- **RECORDS SHOWN**:
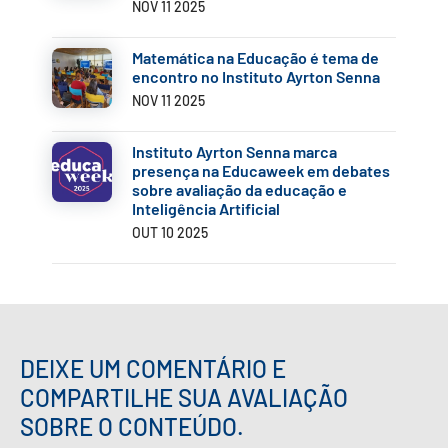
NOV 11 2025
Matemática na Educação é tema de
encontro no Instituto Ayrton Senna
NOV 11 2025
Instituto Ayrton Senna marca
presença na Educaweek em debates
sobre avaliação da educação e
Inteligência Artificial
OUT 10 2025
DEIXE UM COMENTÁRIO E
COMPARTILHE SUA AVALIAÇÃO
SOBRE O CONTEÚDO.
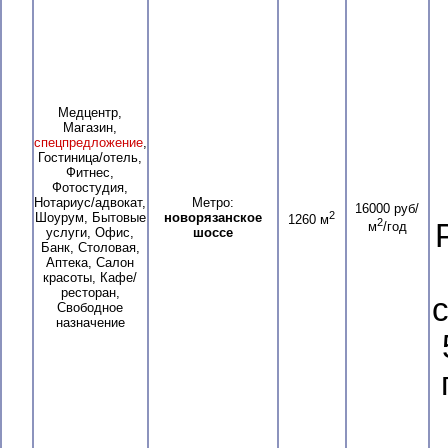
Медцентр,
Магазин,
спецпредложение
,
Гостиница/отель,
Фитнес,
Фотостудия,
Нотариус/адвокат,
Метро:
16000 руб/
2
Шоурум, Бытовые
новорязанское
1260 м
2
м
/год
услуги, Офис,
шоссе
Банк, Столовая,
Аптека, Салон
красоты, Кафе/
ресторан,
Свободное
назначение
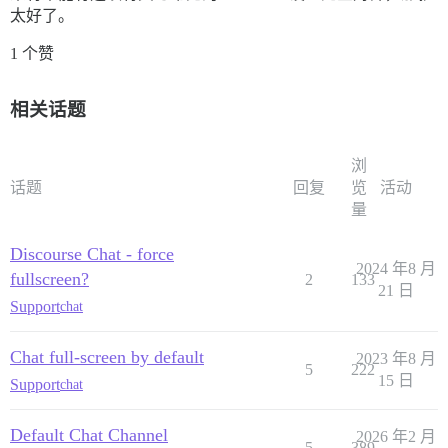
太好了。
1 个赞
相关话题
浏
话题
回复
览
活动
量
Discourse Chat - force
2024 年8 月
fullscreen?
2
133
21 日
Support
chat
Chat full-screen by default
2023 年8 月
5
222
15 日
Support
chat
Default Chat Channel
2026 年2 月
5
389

* * *

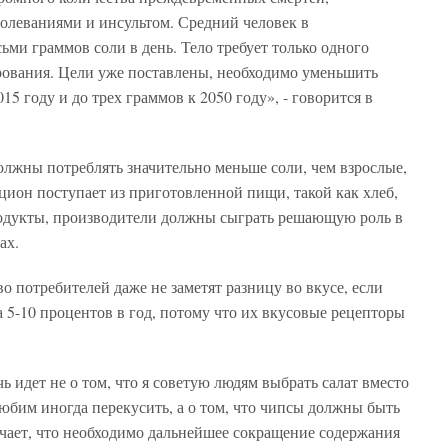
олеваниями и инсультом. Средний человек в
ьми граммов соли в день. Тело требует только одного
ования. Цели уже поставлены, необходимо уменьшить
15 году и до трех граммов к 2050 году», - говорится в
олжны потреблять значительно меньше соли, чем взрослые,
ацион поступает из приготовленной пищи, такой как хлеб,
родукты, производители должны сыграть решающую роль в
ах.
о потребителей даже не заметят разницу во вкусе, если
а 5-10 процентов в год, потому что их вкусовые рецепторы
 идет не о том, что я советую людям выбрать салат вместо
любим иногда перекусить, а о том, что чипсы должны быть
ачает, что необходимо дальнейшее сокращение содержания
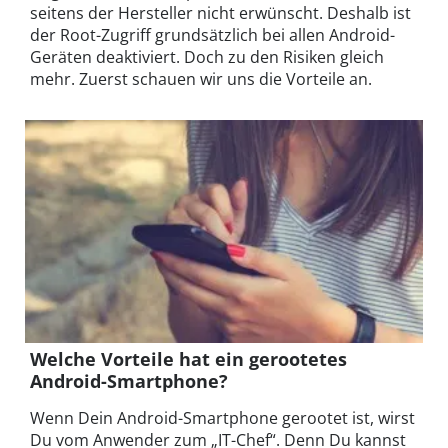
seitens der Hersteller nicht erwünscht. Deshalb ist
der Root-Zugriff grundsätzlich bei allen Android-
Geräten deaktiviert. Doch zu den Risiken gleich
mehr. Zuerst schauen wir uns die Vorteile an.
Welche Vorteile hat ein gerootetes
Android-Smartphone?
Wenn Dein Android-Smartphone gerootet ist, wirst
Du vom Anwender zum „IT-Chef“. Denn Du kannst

- **TASK REQUIREMENTS**:
Of the lines above, output exactly those from the line bearing "seitens der Hersteller" through the line bearing "Du vom Anwender", inclusive.

- **TASK SOLUTION**:
seitens der Hersteller nicht erwünscht. Deshalb ist
der Root-Zugriff grundsätzlich bei allen Android-
Geräten deaktiviert. Doch zu den Risiken gleich
mehr. Zuerst schauen wir uns die Vorteile an.
Welche Vorteile hat ein gerootetes
Android-Smartphone?
Wenn Dein Android-Smartphone gerootet ist, wirst
Du vom Anwender zum „IT-Chef“. Denn Du kannst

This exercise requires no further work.